Io e il mio amico Goethe. Dedicata a mio figlio Tommaso

 

E in un piccolo punto del pianeta

si ritrovarono come a uno strano  appuntamento

tutti gli esseri fatati delle fiabe.

Cominciarono a raccontarsi

storie delle quali erano protagonisti,

riempirono l’etere di fatti e parole,

ad ogni parola un fatto seguiva,

tutti coloro che le ascoltarono

– e non erano pochi, no, davvero –

si innamoravano di loro.

In questo modo tornò la moda

sulla Terra,

di vivere con fantasia.

A nessuno che credesse alla realtà

così com’era

venne in mente di prenderli in giro,

di far finta di niente

al loro ingresso novizio

nelle anime umane.

Rispetto ci fu

per queste storie

e per chi le impersonava.

Lo Spirito del linguaggio poetico

vinse l’ultima battaglia

e la liricità ebbe finalmente

i suoi proseliti.

Ah, Angeli del cielo!

Si fece avanti una fata:

temevamo d’esser state dimenticate,

ma il Ricordo è duro a morire

e nel nostro caso, fortunatamente,

non ci siamo dovute sacrificare

sull’altare dell’ottusità di molti.

Andiamo verso i monti

a rallegrarci di questa miracolosa

condizione che ci è capitata tra capo e collo,

dissero gli gnomi.

E se la diedero a gambe, giù per i boschi.
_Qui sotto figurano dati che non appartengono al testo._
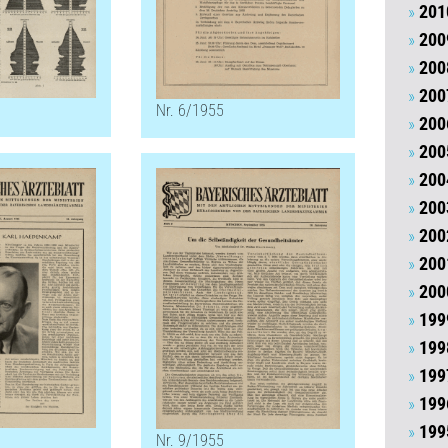
201
200
200
200
Nr. 6/1955
200
200
200
200
200
200
200
199
199
199
199
199
Nr. 9/1955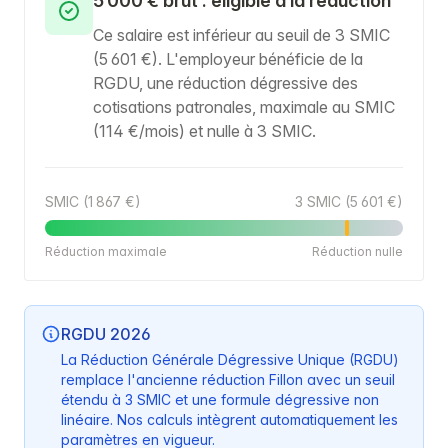
5 000 € brut : éligible à la réduction
Ce salaire est inférieur au seuil de 3 SMIC
(5 601 €). L'employeur bénéficie de la
RGDU, une réduction dégressive des
cotisations patronales, maximale au SMIC
(114 €/mois) et nulle à 3 SMIC.
SMIC (1 867 €)
3 SMIC (5 601 €)
Réduction maximale
Réduction nulle
RGDU 2026
La Réduction Générale Dégressive Unique (RGDU)
remplace l'ancienne réduction Fillon avec un seuil
étendu à 3 SMIC et une formule dégressive non
linéaire. Nos calculs intègrent automatiquement les
paramètres en vigueur.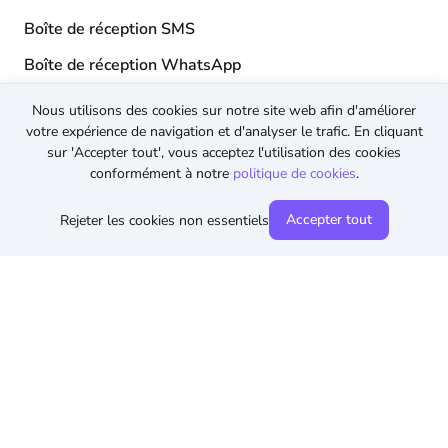
Boîte de réception SMS
Boîte de réception WhatsApp
Nous utilisons des cookies sur notre site web afin d'améliorer
API
votre expérience de navigation et d'analyser le trafic. En cliquant
sur 'Accepter tout', vous acceptez l'utilisation des cookies
API SMS
conformément à notre
politique de cookies
.
API WhatsApp
Accepter tout
Rejeter les cookies non essentiels
© 2026 TopMessage.
Tous droits réservés
Conditions générales
Politique de confidentialité
Politique en matière de cookies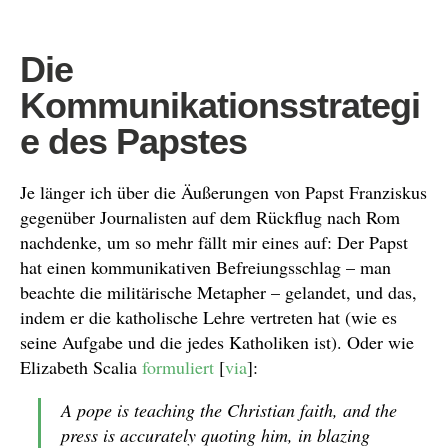
Die
Kommunikationsstrategi
e des Papstes
Je länger ich über die Äußerungen von Papst Franziskus
gegenüber Journalisten auf dem Rückflug nach Rom
nachdenke, um so mehr fällt mir eines auf: Der Papst
hat einen kommunikativen Befreiungsschlag – man
beachte die militärische Metapher – gelandet, und das,
indem er die katholische Lehre vertreten hat (wie es
seine Aufgabe und die jedes Katholiken ist). Oder wie
Elizabeth Scalia
formuliert
[
via
]:
A pope is teaching the Christian faith, and the
press is accurately quoting him, in blazing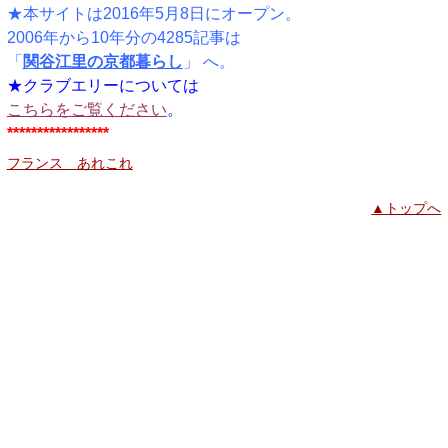
★本サイトは2016年5月8日にオープン。
2006年から10年分の4285記事は
「
関谷江里の京都暮らし
」 へ。
★クラブエリーについては
こちらをご覧ください
。
*****************
フランス あれこれ
▲トップへ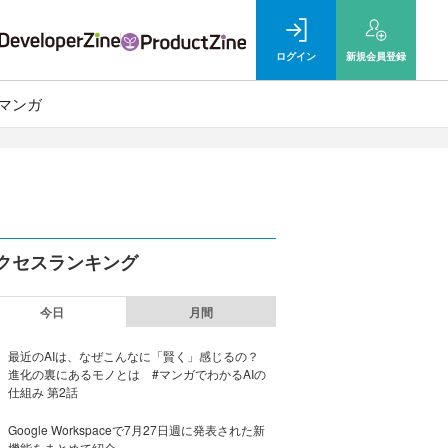
ログイン
新規
会員登録
マンガ
クセスランキング
今日
月間
最近のAIは、なぜこんなに「賢く」感じるの？
進化の裏にあるモノとは #マンガでわかるAIの
仕組み 第2話
Google Workspaceで7月27日週に発表された新
機能をまとめて紹介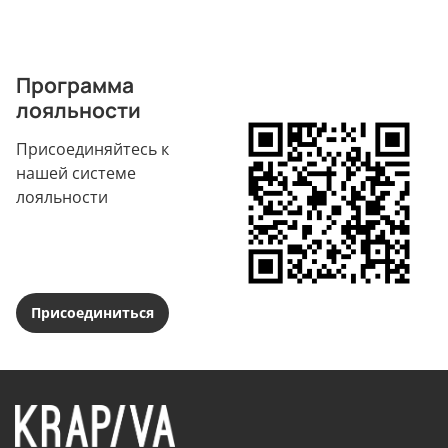
Программа
лояльности
Присоединяйтесь к
нашей системе
лояльности
Присоединиться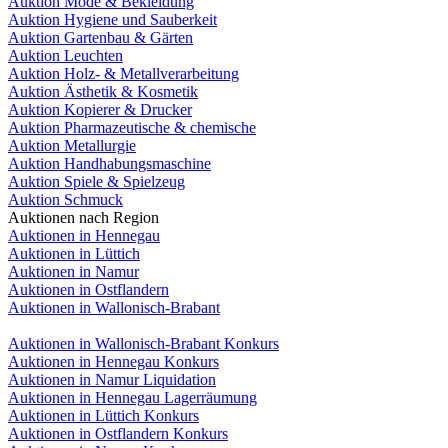
Auktion Mode & Bekleidung
Auktion Hygiene und Sauberkeit
Auktion Gartenbau & Gärten
Auktion Leuchten
Auktion Holz- & Metallverarbeitung
Auktion Ästhetik & Kosmetik
Auktion Kopierer & Drucker
Auktion Pharmazeutische & chemische
Auktion Metallurgie
Auktion Handhabungsmaschine
Auktion Spiele & Spielzeug
Auktion Schmuck
Auktionen nach Region
Auktionen in Hennegau
Auktionen in Lüttich
Auktionen in Namur
Auktionen in Ostflandern
Auktionen in Wallonisch-Brabant
Auktionen in Wallonisch-Brabant Konkurs
Auktionen in Hennegau Konkurs
Auktionen in Namur Liquidation
Auktionen in Hennegau Lagerräumung
Auktionen in Lüttich Konkurs
Auktionen in Ostflandern Konkurs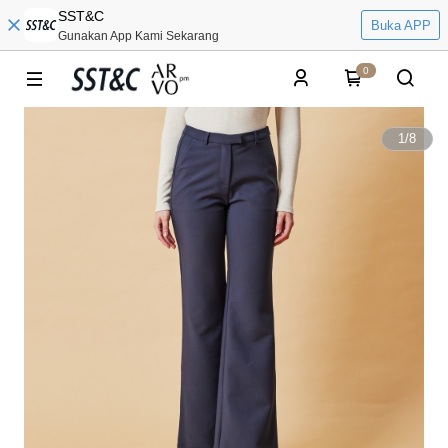
SST&C
Buka APP
Gunakan App Kami Sekarang
0
1
/
8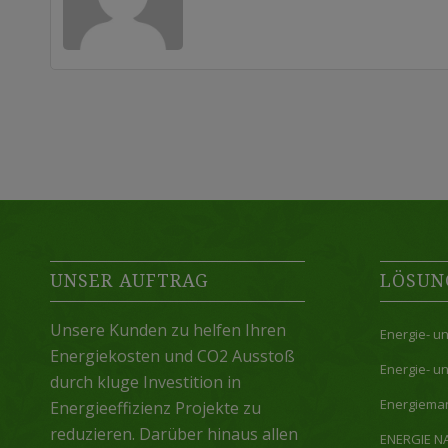
UNSER AUFTRAG
LÖSUN
Unsere Kunden zu helfen Ihren
Energie- u
Energiekosten und CO2 Ausstoß
Energie- u
durch kluge Investition in
Energiema
Energieeffizienz Projekte zu
reduzieren. Darüber hinaus allen
ENERGIE N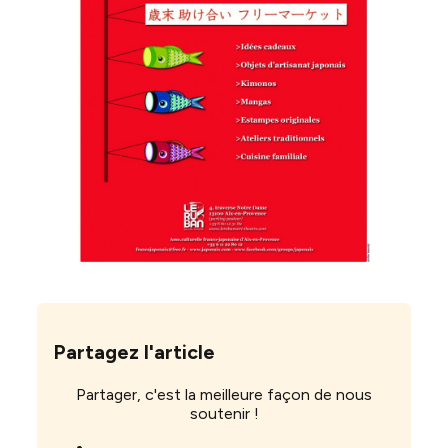
Partagez l'article
Partager, c'est la meilleure façon de nous
soutenir !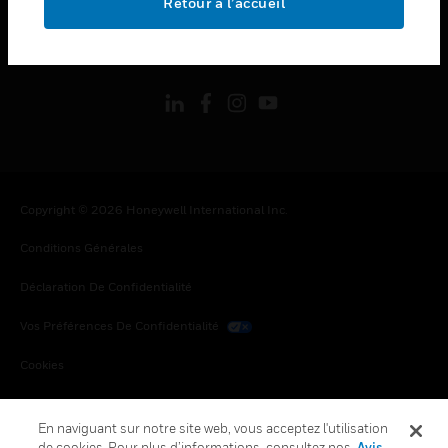
Retour à l’accueil
toggle view
SUIVEZ-NOUS
Copyright © 2026 Honeywell International Inc.
Conditions Générales
Déclaration De Confidentialité
Vos Préférences De Confidentialité
Cookies
Désabonnement Global
En naviguant sur notre site web, vous acceptez l'utilisation
de cookies. Pour plus d’informations, consultez nos
Avis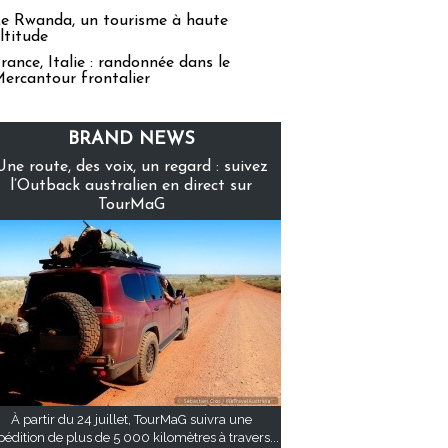
e Rwanda, un tourisme à haute
ltitude
rance, Italie : randonnée dans le
ercantour frontalier
BRAND NEWS
Une route, des voix, un regard : suivez
l’Outback australien en direct sur
TourMaG
À partir du 24 juillet, TourMaG suivra une
pédition de plus de 5 000 kilomètres à travers...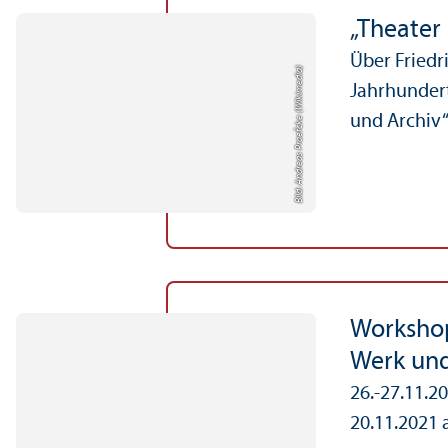
„Theater
Über Friedr
Bild: Andreas Praefcke (Wikimedia)
Jahrhunder
und Archiv“
Workshop
Werk un
26.-27.11.2
20.11.2021 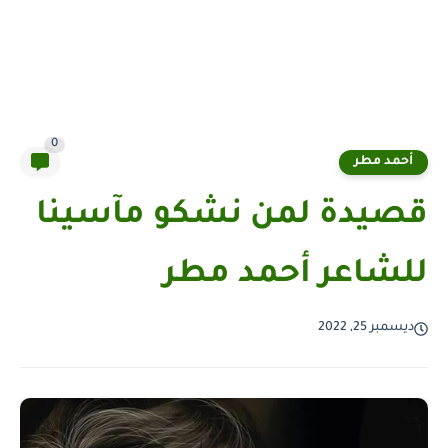
0
أحمد مطر
قصيدة لمن نشكو مآسينا
للشاعر أحمد مطر
ديسمبر 25, 2022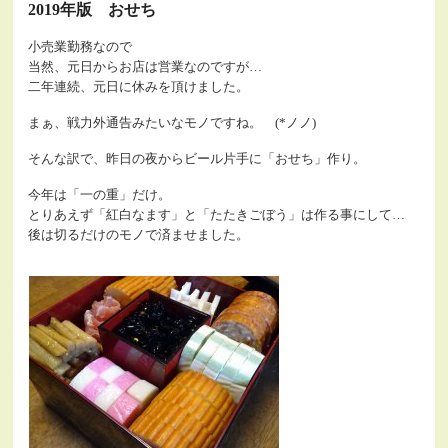
2019年版 おせち
小売業勤務なので
当然、元日からお店は営業なのですが…
二年連続、元日に休みを頂けました。
まぁ、戦力外通告みたいなモノですね。 (*ノノ)
そんな訳で、昨日の夜からビール片手に「おせち」作り。
今年は「一の重」だけ。
とりあえず「紅白なます」と「たたきごぼう」は作る事にして…
後は切るだけのモノで済ませました。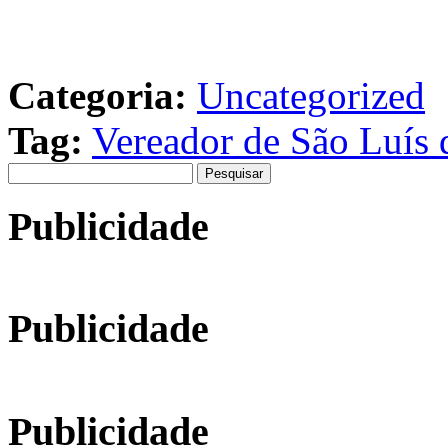
Categoria:
Uncategorized
Tag:
Vereador de São Luís d
Pesquisar
por:
Publicidade
Publicidade
Publicidade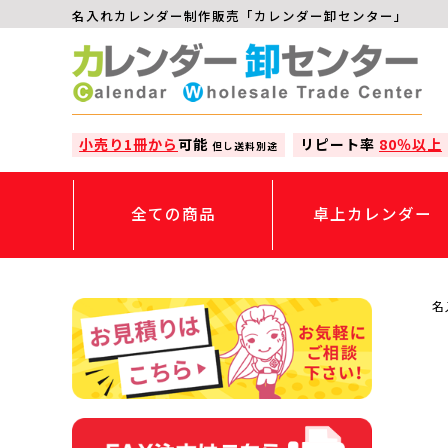
名入れカレンダー制作販売「カレンダー卸センター」
小売り1冊から
可能
リピート率
80％以上
但し送料別途
全ての商品
卓上カレンダー
名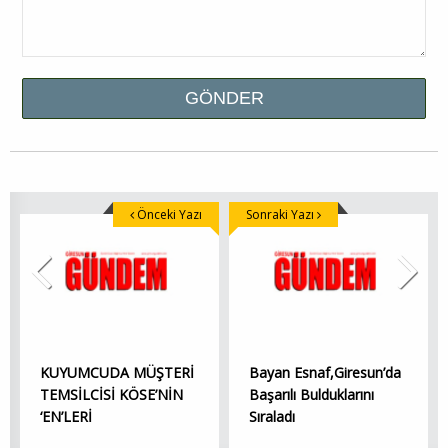
Önceki Yazı
Sonraki Yazı
KUYUMCUDA MÜŞTERİ
Bayan Esnaf,Giresun’da
TEMSİLCİSİ KÖSE’NİN
Başarılı Bulduklarını
‘EN’LERİ
Sıraladı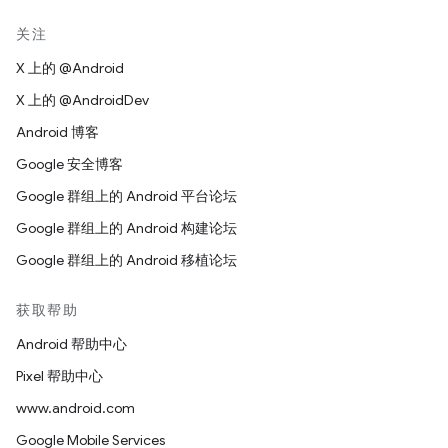
关注
X 上的 @Android
X 上的 @AndroidDev
Android 博客
Google 安全博客
Google 群组上的 Android 平台论坛
Google 群组上的 Android 构建论坛
Google 群组上的 Android 移植论坛
获取帮助
Android 帮助中心
Pixel 帮助中心
www.android.com
Google Mobile Services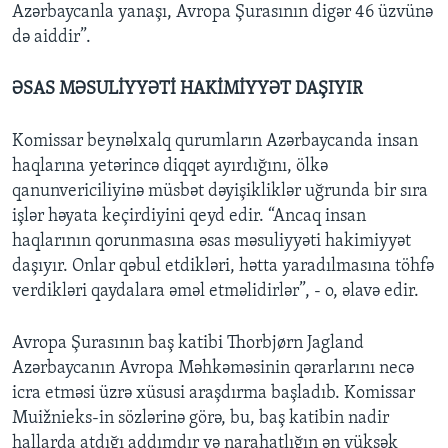
Azərbaycanla yanaşı, Avropa Şurasının digər 46 üzvünə
də aiddir”.
ƏSAS MƏSULİYYƏTİ HAKİMİYYƏT DAŞIYIR
Komissar beynəlxalq qurumların Azərbaycanda insan
haqlarına yetərincə diqqət ayırdığını, ölkə
qanunvericiliyinə müsbət dəyişikliklər uğrunda bir sıra
işlər həyata keçirdiyini qeyd edir. “Ancaq insan
haqlarının qorunmasına əsas məsuliyyəti hakimiyyət
daşıyır. Onlar qəbul etdikləri, hətta yaradılmasına töhfə
verdikləri qaydalara əməl etməlidirlər”, - o, əlavə edir.
Avropa Şurasının baş katibi Thorbjørn Jagland
Azərbaycanın Avropa Məhkəməsinin qərarlarını necə
icra etməsi üzrə xüsusi araşdırma başladıb. Komissar
Muižnieks-in sözlərinə görə, bu, baş katibin nadir
hallarda atdığı addımdır və narahatlığın ən yüksək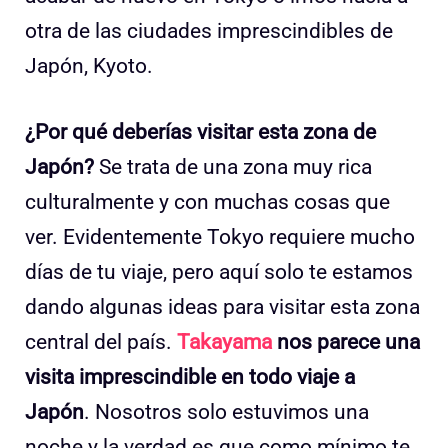
otra de las ciudades imprescindibles de
Japón, Kyoto.
¿Por qué deberías visitar esta zona de
Japón?
Se trata de una zona muy rica
culturalmente y con muchas cosas que
ver. Evidentemente Tokyo requiere mucho
días de tu viaje, pero aquí solo te estamos
dando algunas ideas para visitar esta zona
central del país.
Takayama
nos parece una
visita imprescindible en todo viaje a
Japón
. Nosotros solo estuvimos una
noche y la verdad es que como mínimo te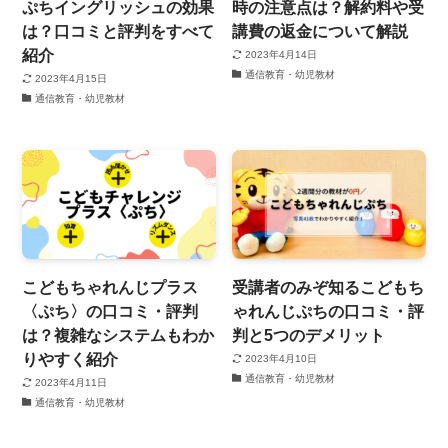
ぷちイングリッシュの効果
時の注意点は？解約料や受
は？口コミと評判をすべて
講費の返金について解説
紹介
2023年4月14日
通信教育・幼児教材
2023年4月15日
通信教育・幼児教材
こどもちゃれんじプラス
受講者のみぞ知るこどもち
〈ぷち〉の口コミ・評判
ゃれんじぷちの口コミ・評
は？複雑なシステムもわか
判と5つのデメリット
りやすく紹介
2023年4月10日
通信教育・幼児教材
2023年4月11日
通信教育・幼児教材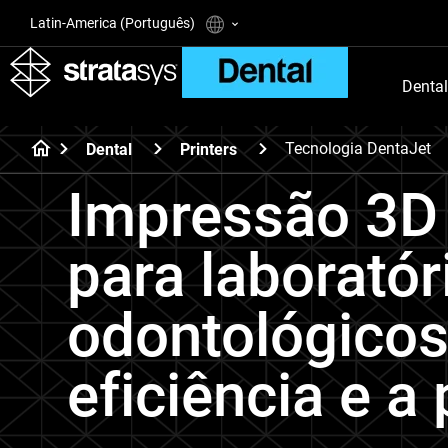
Latin-America (Português)
Dental
Tecnologia DentaJet
Dental
Printers
Impressão 3D 
para laboratór
odontológico
eficiência e a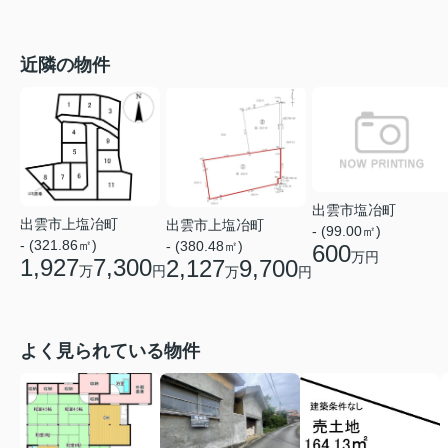
近隣の物件
出雲市塩冶町
出雲市上塩冶町
出雲市上塩冶町
- (99.00㎡)
- (321.86㎡)
- (380.48㎡)
600
万円
1,927
7,300
2,127
9,700
万
円
万
円
よく見られている物件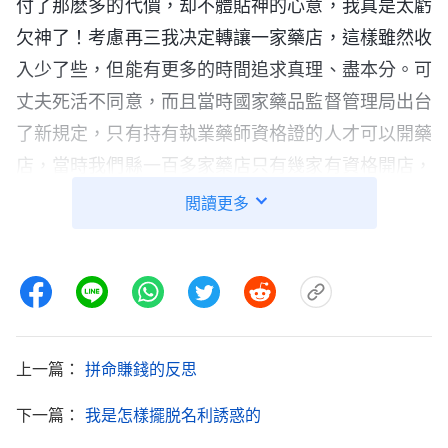
付了那麽多的代價，却不體貼神的心意，我真是太虧
欠神了！考慮再三我决定轉讓一家藥店，這樣雖然收
入少了些，但能有更多的時間追求真理、盡本分。可
丈夫死活不同意，而且當時國家藥品監督管理局出台
了新規定，只有持有執業藥師資格證的人才可以開藥
店，當時我們縣一百多家藥店只有幾家有資格開店，
而我們就占了兩家，以後競争對手越來越少，生意也
閲讀更多
會越來越好。許多同行都很羡慕我們，丈夫更是樂開
了花，跟我説：「每年兩個藥店至少能賺四十萬！」
經他這麽一説，我的心也不由得蠢蠢欲動，「這些年
我們辛辛苦苦賺了點小錢，接下來可是賺大錢的好機
會，再做幾年可就發大財了，要不等再多賺點錢我再
上一篇：
拼命賺錢的反思
全時間盡本分吧。」就這樣，我還是邊經營着藥店邊
下一篇：
我是怎樣擺脱名利誘惑的
盡本分。可藥店的生意越來越忙，有時我剛要去聚會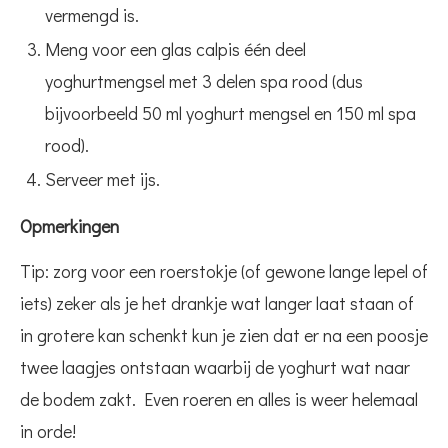
vermengd is.
Meng voor een glas calpis één deel
yoghurtmengsel met 3 delen spa rood (dus
bijvoorbeeld 50 ml yoghurt mengsel en 150 ml spa
rood).
Serveer met ijs.
Opmerkingen
Tip: zorg voor een roerstokje (of gewone lange lepel of
iets) zeker als je het drankje wat langer laat staan of
in grotere kan schenkt kun je zien dat er na een poosje
twee laagjes ontstaan waarbij de yoghurt wat naar
de bodem zakt. Even roeren en alles is weer helemaal
in orde!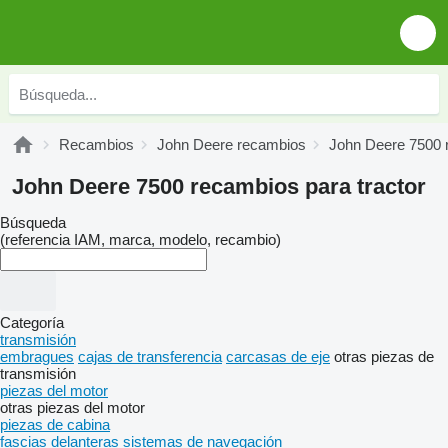
Recambios
John Deere recambios
John Deere 7500 
John Deere 7500 recambios para tractor
Búsqueda
(referencia IAM, marca, modelo, recambio)
Categoría
transmisión
embragues
cajas de transferencia
carcasas de eje
otras piezas de
transmisión
piezas del motor
otras piezas del motor
piezas de cabina
fascias delanteras
sistemas de navegación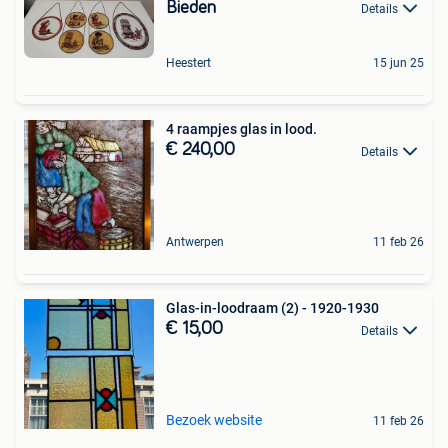
Bieden
Details
Heestert
15 jun 25
4 raampjes glas in lood.
€ 240,00
Details
Antwerpen
11 feb 26
Glas-in-loodraam (2) - 1920-1930
€ 15,00
Details
Bezoek website
11 feb 26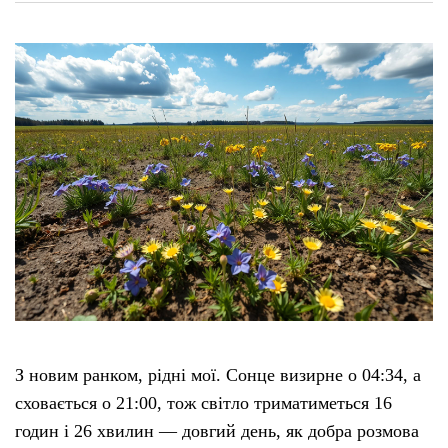
З новим ранком, рідні мої. Сонце визирне о 04:34, а
сховається о 21:00, тож світло триматиметься 16
годин і 26 хвилин — довгий день, як добра розмова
Allora anche noi salamandre,

faremo del fuoco un vivace calore d’amore….

Noi ondine ugualmente!

Salteremo giulive da ruscello a ruscello,

alcune di noi verso i torrenti,

altre, nei fiumi ci discioglieremo:

è il gioco da fare più bello che potessero donarci!

Risero le fanciulle eteree, d’acqua e di spume vestite.

Silfidi siamo e abbiamo capito che lo resteremo,

esclamarono felici in tutto quel guazzabuglio,

in cui la Natura di nuovo le aveva cacciate.

Siamo contente, perché nell’aria possiamo ancora volare!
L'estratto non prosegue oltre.